Contrairement à l’enseignement de la plupart des disciplines universitaires, celui d’un instrument se fait au moyen de cours individuels. Lors de ces moments privilégiés, Monique Pagé fait en sorte que l’étudiant ait l’impression d’être la personne la plus importante. «Je veux que l’étudiant se sente en sécurité. Il doit y avoir de l’espace pour prendre des risques et se tromper. Si je ne lui permets pas de faire des erreurs, comment puis-je l’aider?» demande-t-elle.

La possibilité d’entreprendre des travaux de recherche fait également partie de ce qui enchante la soprano dans son nouveau rôle. «Je remarque chez les jeunes musiciens une grande difficulté à gérer le stress à l’approche des examens et des concerts. Comment peut-on leur donner plus de ressources à cet égard? Je crois qu’il y a là matière à de réels travaux de recherche, idéalement interdisciplinaires, où interviendraient la psychologie et les neurosciences.»

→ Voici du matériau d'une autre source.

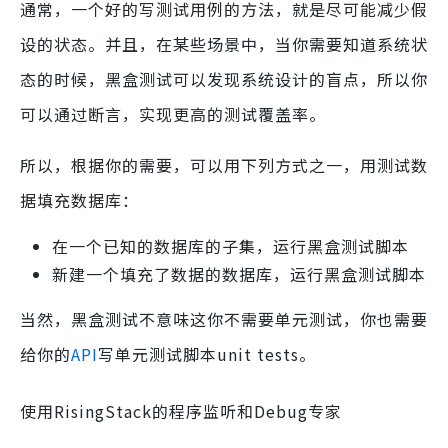
通常，一个好的写测试用例的方法，就是尽可能减少假
设的状态。并且，在某些场景中，当你需要知道系统状
态的时候，黑盒测试可以发现系统设计的盲点，所以你
可以通过断言，实现更高的测试覆盖率。
所以，根据你的需要，可以用下列方式之一，用测试数
据填充数据库：
在一个已知的数据库的子集，运行黑盒测试脚本
新建一个填充了数据的数据库，运行黑盒测试脚本
当然，黑盒测试不意味这你不需要单元测试，你也需要
给你的
API
写单元测试脚本
unit tests
。
使用RisingStack的程序监听和Debug专家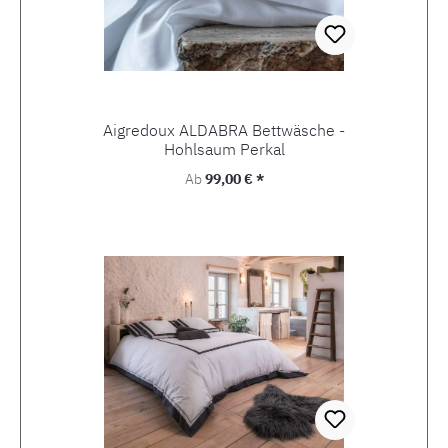
Aigredoux ALDABRA Bettwäsche -
Hohlsaum Perkal
Regulärer Preis:
Ab
99,00 € *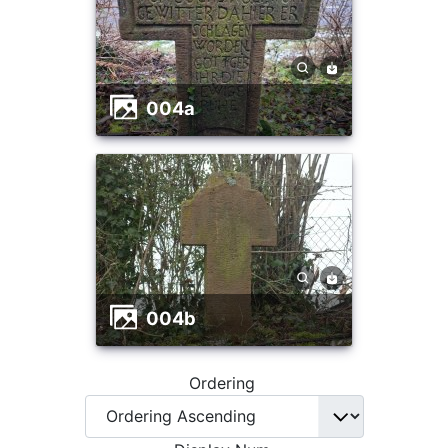
004a
004b
Ordering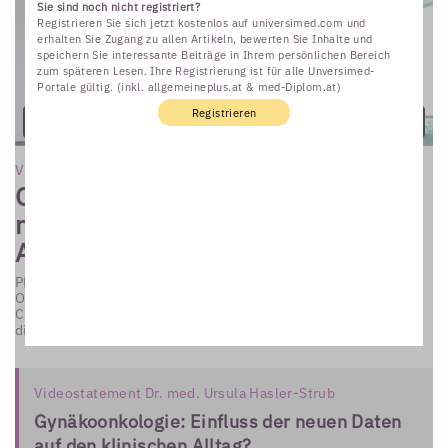
Sie sind noch nicht registriert?
Registrieren Sie sich jetzt kostenlos auf universimed.com und
erhalten Sie Zugang zu allen Artikeln, bewerten Sie Inhalte und
speichern Sie interessante Beiträge in Ihrem persönlichen Bereich
zum späteren Lesen. Ihre Registrierung ist für alle Unversimed-
Portale gültig. (inkl. allgemeineplus.at & med-Diplom.at)
Registrieren
Videostatement Dr. med. Ursula Hasler-Strub
Gynäkoonkologie: Einfluss der
neuen Daten auf den klinischen
Alltag?
PRIMA: Niraparib vs. Placebo bei fortgeschrittenem
Ovarialkarzinom in Hochrisiko-Situation – KEYNOTE-A18:
Chemotherapie plus Pembrolizumab vs. Placebo bei neu
diagnostiziertem, lokal ...
Videostatement Dr. med. Ursula Hasler-Strub
Gynäkoonkologie: Einfluss der neuen Daten
auf den klinischen Alltag?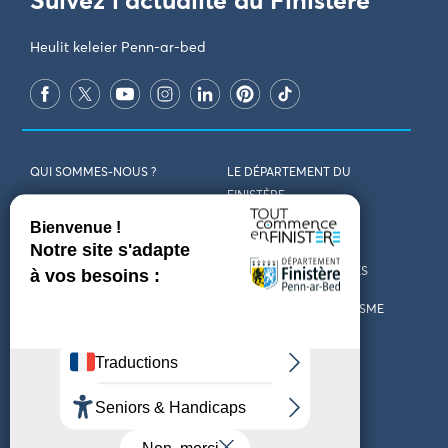
Suivez l'actualité du Finistère
Heulit keleier Penn-ar-bed
QUI SOMMES-NOUS ?
LE DÉPARTEMENT DU
FINISTÈRE
REJOIGNEZ-NOUS
VENIR EN FINISTÈRE
CONTACT
CARTES ET BROCHURES
MARCHÉS PUBLICS
LES OFFICES DE TOURISME
MENTIONS LÉGALES
PRESSE
DÉCLARATION
MARÉES
D’ACCESSIBILITÉ
MÉTÉO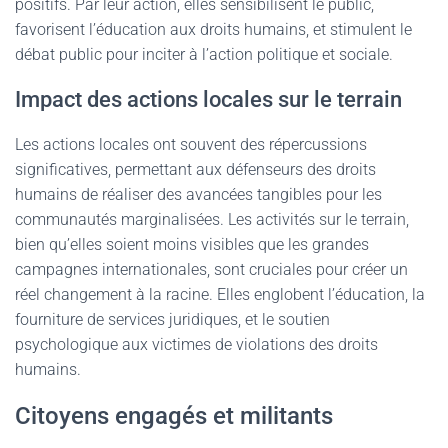
positifs. Par leur action, elles sensibilisent le public,
favorisent l’éducation aux droits humains, et stimulent le
débat public pour inciter à l’action politique et sociale.
Impact des actions locales sur le terrain
Les actions locales ont souvent des répercussions
significatives, permettant aux défenseurs des droits
humains de réaliser des avancées tangibles pour les
communautés marginalisées. Les activités sur le terrain,
bien qu’elles soient moins visibles que les grandes
campagnes internationales, sont cruciales pour créer un
réel changement à la racine. Elles englobent l’éducation, la
fourniture de services juridiques, et le soutien
psychologique aux victimes de violations des droits
humains.
Citoyens engagés et militants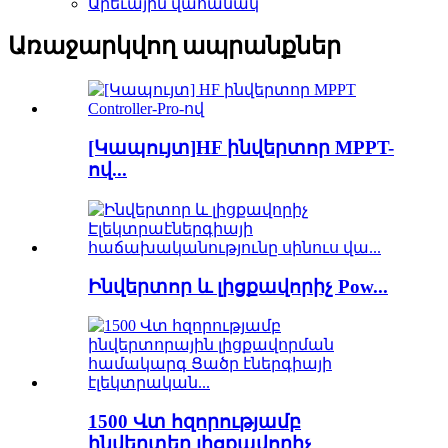
Արեւային վահանակ
Առաջարկվող ապրանքներ
[Կապույտ]HF ինվերտոր MPPT-
ով...
Ինվերտոր և լիցքավորիչ Pow...
1500 Վտ հզորությամբ
ինվերտեր լիցքավորիչ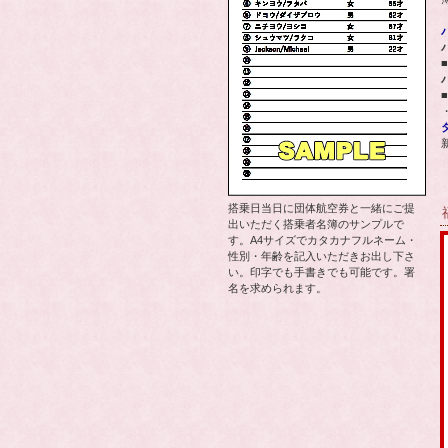
搭乗日当日に団体航空券と一緒にご提
出いただく搭乗者名簿のサンプルで
す。A4サイズでカタカナフルネーム・
性別・年齢を記入いただきお出し下さ
い。印字でも手書きでも可能です。署
名を求められます。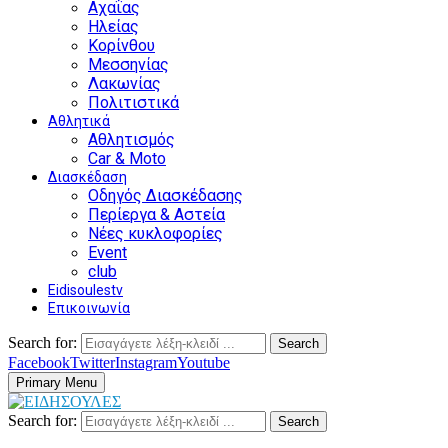
Αχαΐας
Ηλείας
Κορίνθου
Μεσσηνίας
Λακωνίας
Πολιτιστικά
Αθλητικά
Αθλητισμός
Car & Moto
Διασκέδαση
Οδηγός Διασκέδασης
Περίεργα & Αστεία
Νέες κυκλοφορίες
Event
club
Eidisoulestv
Επικοινωνία
Search for:
Search
Facebook
Twitter
Instagram
Youtube
Primary Menu
Search for:
Search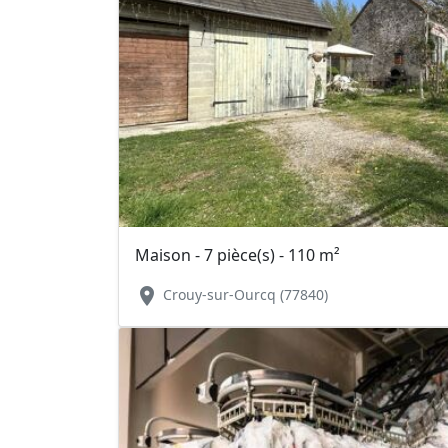
Maison - 7 pièce(s) - 110 m²
location_on
Crouy-sur-Ourcq (77840)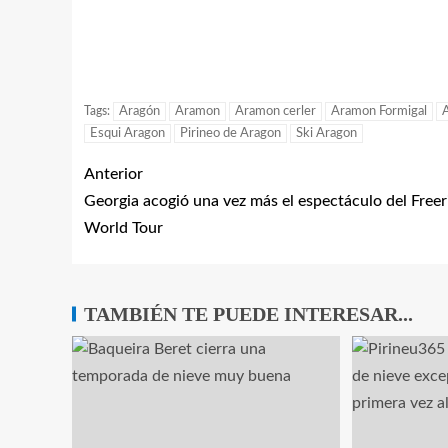
Tags:
Aragón
Aramon
Aramon cerler
Aramon Formigal
Esqui Aragon
Pirineo de Aragon
Ski Aragon
Anterior
Georgia acogió una vez más el espectáculo del Freer
World Tour
TAMBIÉN TE PUEDE INTERESAR...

L’enseignement universitaire ne signifie pas pour Monique Pagé qu’elle délaissera la scène pour autant; elle se prépare en vue d’un récital de musique française et de lieds en novembre auquel assisteront sans doute plusieurs de ses étudiants. «Chanter devant ses étudiants est l’une des choses les plus difficiles, on doit incarner tout ce qu’on professe! s’exclame-t-elle. En même temps, c’est important pour eux de voir que, moi aussi, je peux être vulnérable.»